If you’ve lived in Florida for awhile, you have probably ventured to many different Publix locations. One of the great things about our favorite grocery chain is that every store is more or less the same. Maybe the bakery is at the front instead of the back, or the produce section is towards the left instead of the right, but the details are the same. It’s the little things you don’t even really notice anymore, like that familiar speckled black and white floor and the giant Toledo scale at the front door.

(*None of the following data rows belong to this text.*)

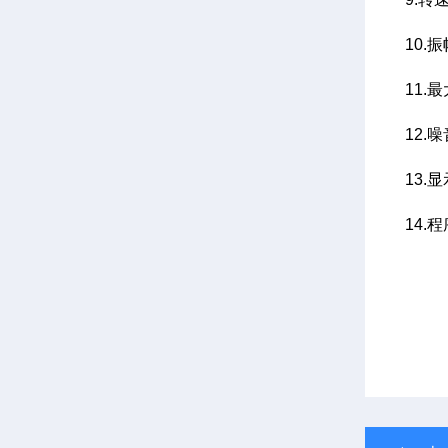
10.振
11.最
12.噪
13.
14.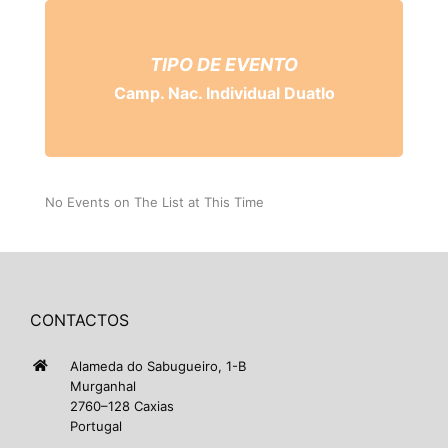
TIPO DE EVENTO
Camp. Nac. Individual Duatlo
No Events on The List at This Time
CONTACTOS
Alameda do Sabugueiro, 1-B
Murganhal
2760–128 Caxias
Portugal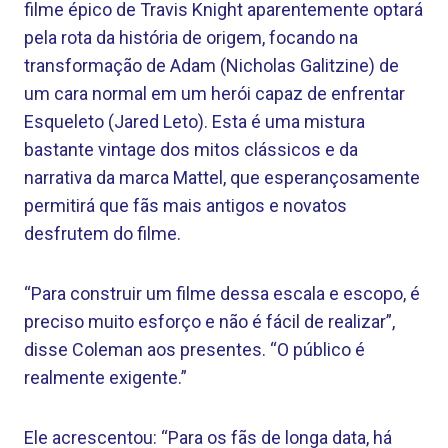
filme épico de Travis Knight aparentemente optará
pela rota da história de origem, focando na
transformação de Adam (Nicholas Galitzine) de
um cara normal em um herói capaz de enfrentar
Esqueleto (Jared Leto). Esta é uma mistura
bastante vintage dos mitos clássicos e da
narrativa da marca Mattel, que esperançosamente
permitirá que fãs mais antigos e novatos
desfrutem do filme.
“Para construir um filme dessa escala e escopo, é
preciso muito esforço e não é fácil de realizar”,
disse Coleman aos presentes. “O público é
realmente exigente.”
Ele acrescentou: “Para os fãs de longa data, há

What’s the deal with those scales? Every store has one, and it’s always the same model that looks like it could zap you back in time as soon as you step on it. It turns out there’s some history behind the funky contraptions. Back when the first Publix store opened in Lakeland in the 1930s, it wasn’t too common to have a scale at home, but there were plenty around for public use. The problem was that you usually had to cough up a penny for the privilege of weighing yourself. George Jenkins, the founder of Publix, wanted to set his store apart and make the service available for free. He had a big Toledo scale installed in the front entrance of the store and it was a huge hit with customers. When Publix opened in other locations, he made sure each new store had a free scale in it, thus a tradition was born. Even today, the scales are a vital part of the Publix aesthetic.
Although we as a country don’t seem to be as conscious about weight as we once were, the giant scales are always there, looming over the entrance reminding you to make good choices in the aisles. They’re also perfect for weighing your luggage before a flight.